EXERCISE INSTRUCTIONS
Output only the lines of the entries that follow, starting at the one with "Mise à jour le 24/01/2024" and running down to the one with "fausses sur la", both included and unchanged.

DATA TO EXAMINE
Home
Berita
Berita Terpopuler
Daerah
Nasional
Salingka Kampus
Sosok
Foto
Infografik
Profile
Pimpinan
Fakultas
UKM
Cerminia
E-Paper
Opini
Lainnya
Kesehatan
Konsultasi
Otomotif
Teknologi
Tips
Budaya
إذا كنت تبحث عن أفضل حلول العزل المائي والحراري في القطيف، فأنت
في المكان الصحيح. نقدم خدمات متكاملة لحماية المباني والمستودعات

* * *

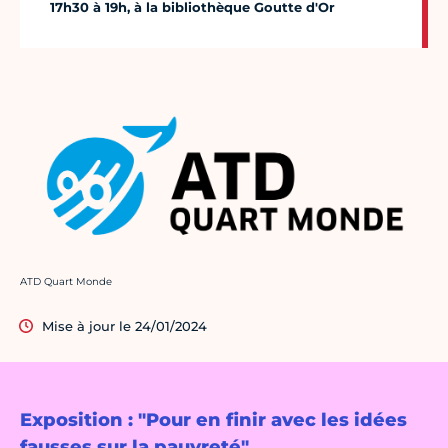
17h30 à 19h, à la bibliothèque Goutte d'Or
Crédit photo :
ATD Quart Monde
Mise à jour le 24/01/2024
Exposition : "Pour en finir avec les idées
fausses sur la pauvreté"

OUTPUT FOR THIS TASK
Mise à jour le 24/01/2024
Exposition : "Pour en finir avec les idées
fausses sur la pauvreté"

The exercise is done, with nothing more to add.